Первый и последний раз меня спрашивали о согласии перейти из одной тюремной камеры в другую… Но начальник был прав!
После одиночки, после тюремной больницы я сначала растерялся в шуме большой перенаселенной камеры, где находилось несколько десятков человек. Но с первых же минут ко мне вернулось то чувство тюремного братства, которое я испытал впервые в Бутырках. Не знаю, кто сказал сокамерникам, что я из больницы, что я голодал? Но мне помогли дойти до нар, освободили хорошее нижнее место, ко мне мои новые товарищи отнеслись с такой деликатностью и добротой, какую не часто можно встретить и по эту и по ту сторону тюремного забора.
В камере сидела только пятьдесят восьмая статья. Были эти арестанты совсем разные: старый машинист, в пивной обматеривший Сталина и почему-то получивший не стандартную «агитаторскую десятку», а двадцать пять по 58-8 – как террорист… Был, впрочем, один настоящий террорист, убивший представителя власти…
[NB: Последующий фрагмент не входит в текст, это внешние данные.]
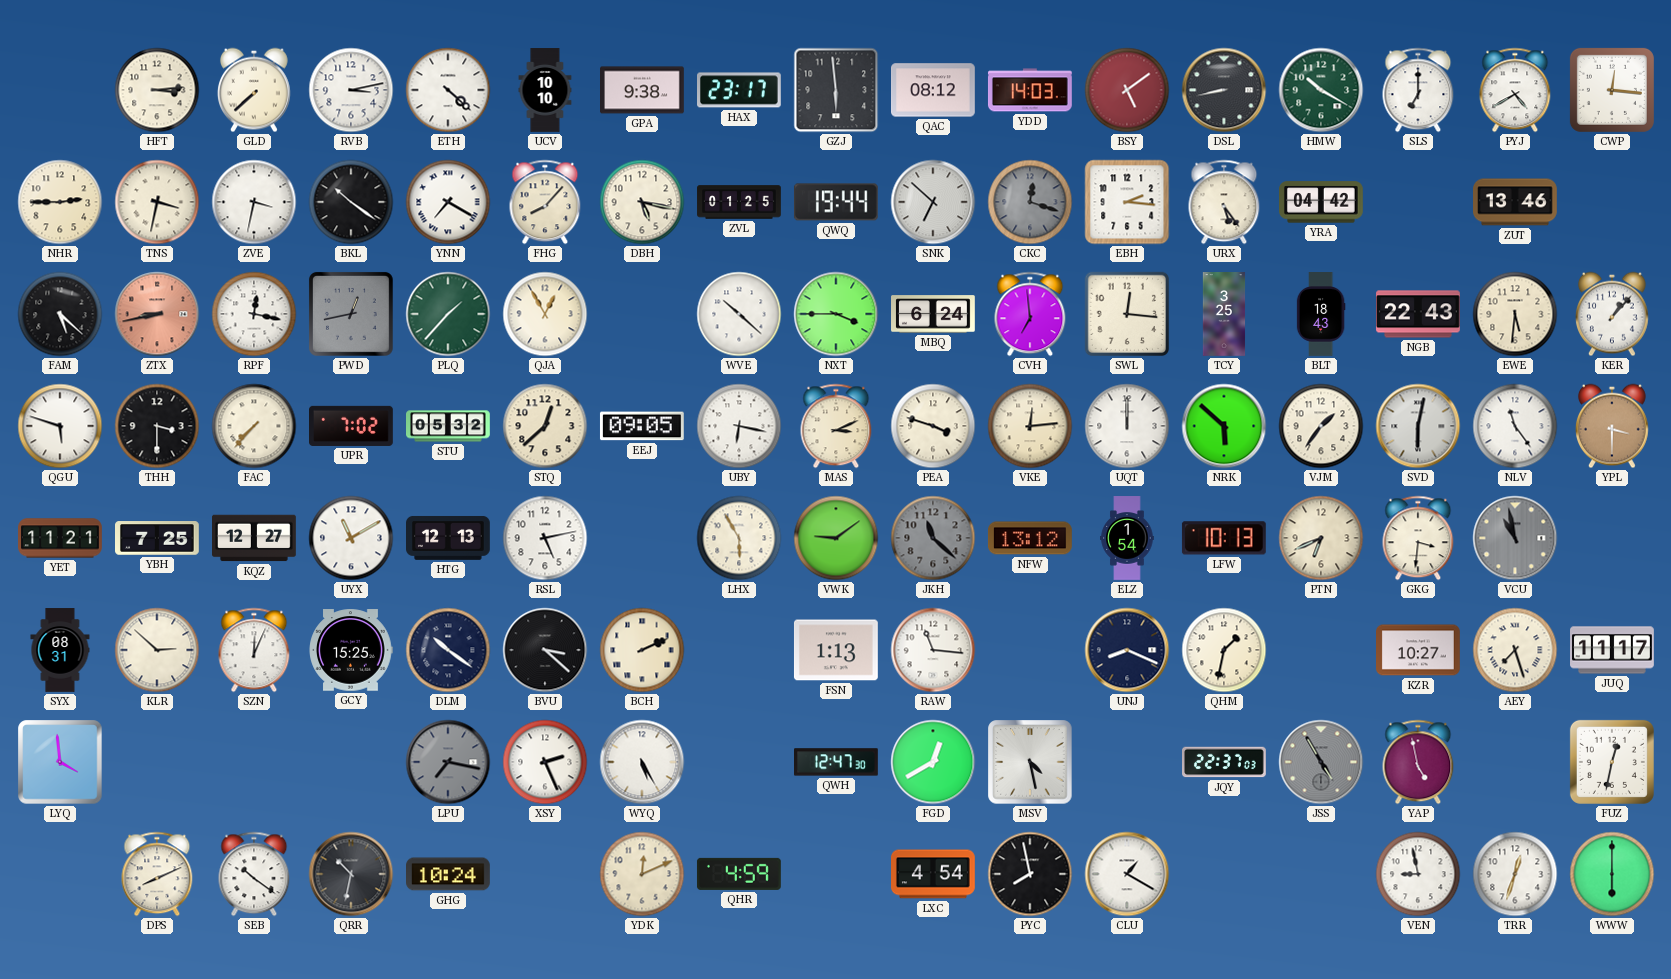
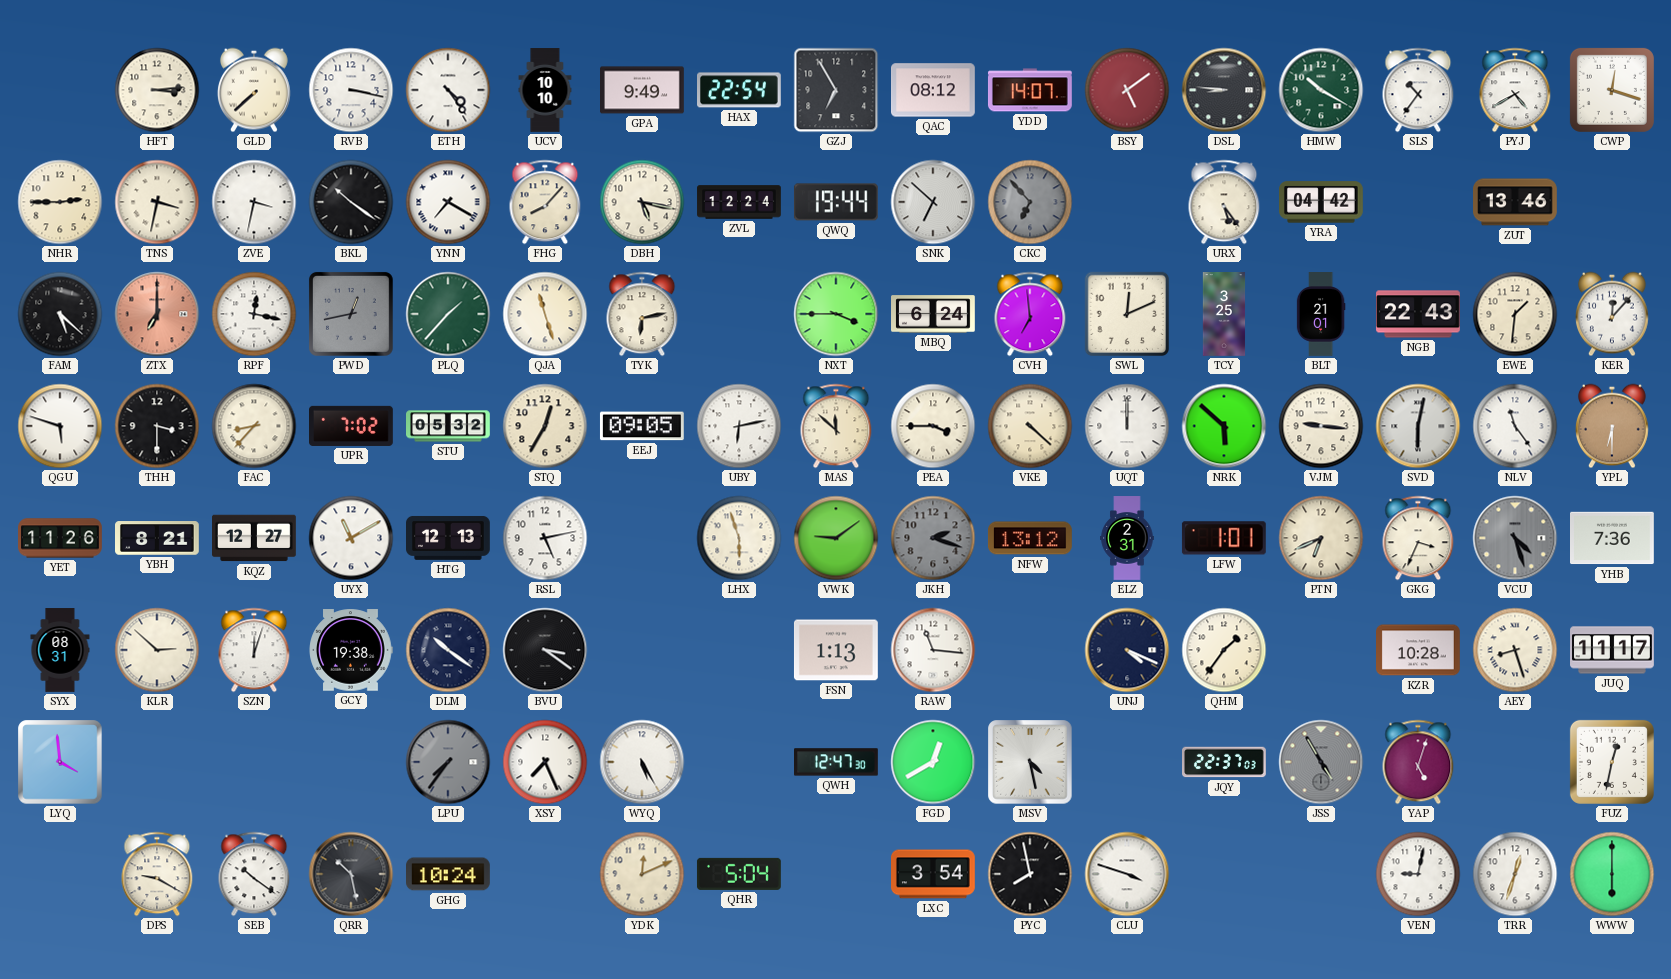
RVB: 3:13 -> 3:17
ETH: 4:22 -> 4:24
GPA: 9:38 -> 9:49
HAX: 23:17 -> 22:54
GZJ: 5:59 -> 6:55
YDD: 14:03 -> 14:07
DSL: 8:43 -> 8:46
SLS: 7:00 -> 10:36
CWP: 12:16 -> 12:18
ZVL: 01:25 -> 12:24
CKC: 12:18 -> 6:53
EBH: 2:16 -> none
ZTX: 8:43 -> 7:00
QJA: 12:55 -> 11:27
TYK: none -> 6:13
WVE: 10:22 -> none
SWL: 12:16 -> 12:11
BLT: 18:43 -> 21:01
EWE: 5:31 -> 1:31
KER: 1:07 -> 12:07
FAC: 7:37 -> 8:37
STQ: 12:38 -> 12:35
UBY: 6:17 -> 6:13
MAS: 3:11 -> 11:52
PEA: 3:48 -> 3:45
VKE: 12:14 -> 4:22
VJM: 1:36 -> 9:16
YPL: 3:30 -> 6:30
YET: 11:21 -> 11:26
YBH: 7:25 -> 8:21
LHX: 5:55 -> 5:57
JKH: 11:22 -> 2:18
ELZ: 1:54 -> 2:31
LFW: 10:13 -> 1:01
GKG: 3:31 -> 3:34
VCU: 10:58 -> 4:27
YHB: none -> 7:36
SZN: 12:04 -> 12:03
GCY: 15:25 -> 19:38
BVU: 3:22 -> 3:21
BCH: 2:11 -> none
UNJ: 8:19 -> 4:19
QHM: 1:32 -> 1:36
KZR: 10:27 -> 10:28
AEY: 7:27 -> 8:27
LPU: 7:17 -> 7:36
XSY: 2:26 -> 7:26
YAP: 4:58 -> 5:03
DPS: 8:11 -> 9:20
QRR: 10:32 -> 10:28
QHR: 4:59 -> 5:04
LXC: 4:54 -> 3:54
CLU: 1:20 -> 3:48
VEN: 8:58 -> 9:02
Это был милый, очень добрый и скромный человек лет сорока. Коммунист, он пришел с фронта с полной грудью орденов, включая все три ордена Славы. Стал председателем колхоза и, очевидно, был хорошим и заботливым председателем. Но работать в те времена можно было только постоянно и систематически нарушая сотни всяких постановлений, которые сыпались на колхозные головы в огромном изобилии. Но все их нарушали, жили и работали. Так бы делал и мой террорист и его сосед – тоже председатель колхоза, если бы им не попался очень усердный стукач. Стукач работал в колхозе сторожем, но сторожил он, по преимуществу, только действия председателей двух колхозов. Председатели помучились с годок, встретились и решили, что не будет никакой жизни ни им, ни колхозникам, если они не уберут назойливого, неподкупного стукача.
Оба председателя были фронтовиками, мой сокамерник всю войну провел в разведке, и убрать стукача для них не составляло труда. Пистолет кто-то из них сохранил. Ночью они подстерегли бдительного сторожа, подстрелили его, пистолет бросили в реку – никаких следов после себя они не оставили. Но власти не сомневались, кто убил их верного слугу. И арестовали двух председателей. Не знаю, что бы получилось у следователей: председатели были ребята битые, верные, улик никаких не было… Но какой-то дотошный следователь поймал их на старой легенде…
– Фиг бы они добились чего!.. Но понимаешь, было ещё светло, когда я к нему подошел, он обернулся, посмотрел на меня, тут я и выстрелил. Я у него в глазах и отпечатался…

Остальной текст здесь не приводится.